**Data to process**
********************

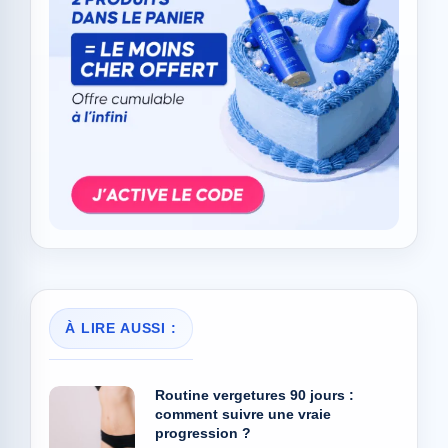
À LIRE AUSSI :
Routine vergetures 90 jours :
comment suivre une vraie
progression ?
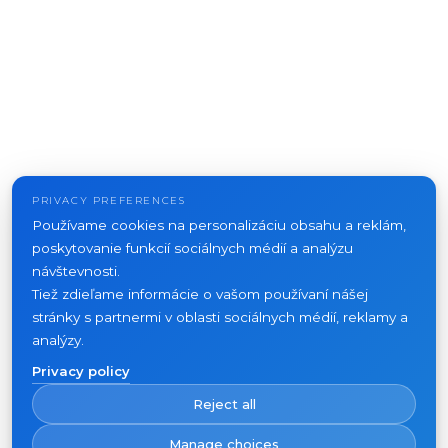
PRIVACY PREFERENCES
Používame cookies na personalizáciu obsahu a reklám,
poskytovanie funkcií sociálnych médií a analýzu
návštevnosti.
Tiež zdieľame informácie o vašom používaní nášej
stránky s partnermi v oblasti sociálnych médií, reklamy a
analýzy.
Privacy policy
Reject all
Manage choices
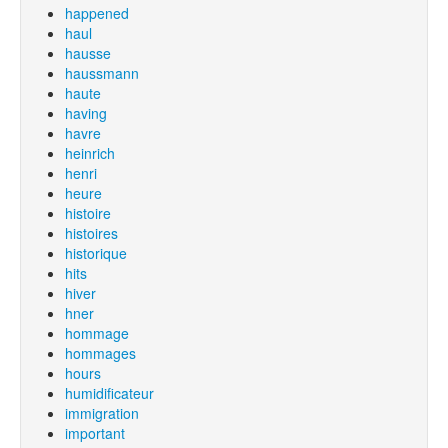
happened
haul
hausse
haussmann
haute
having
havre
heinrich
henri
heure
histoire
histoires
historique
hits
hiver
hner
hommage
hommages
hours
humidificateur
immigration
important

********************

**Instructions for the task**
Excluding all images, transcribe the material word for word.

**Result of the exercise**
À LIRE AUSSI :
Routine vergetures 90 jours :
comment suivre une vraie
progression ?
PRIVACY PREFERENCES
Používame cookies na personalizáciu obsahu a reklám,
poskytovanie funkcií sociálnych médií a analýzu
návštevnosti.
Tiež zdieľame informácie o vašom používaní nášej
stránky s partnermi v oblasti sociálnych médií, reklamy a
analýzy.
Privacy policy
Reject all
Manage choices
happened
haul
hausse
haussmann
haute
having
havre
heinrich
henri
heure
histoire
histoires
historique
hits
hiver
hner
hommage
hommages
hours
humidificateur
immigration
important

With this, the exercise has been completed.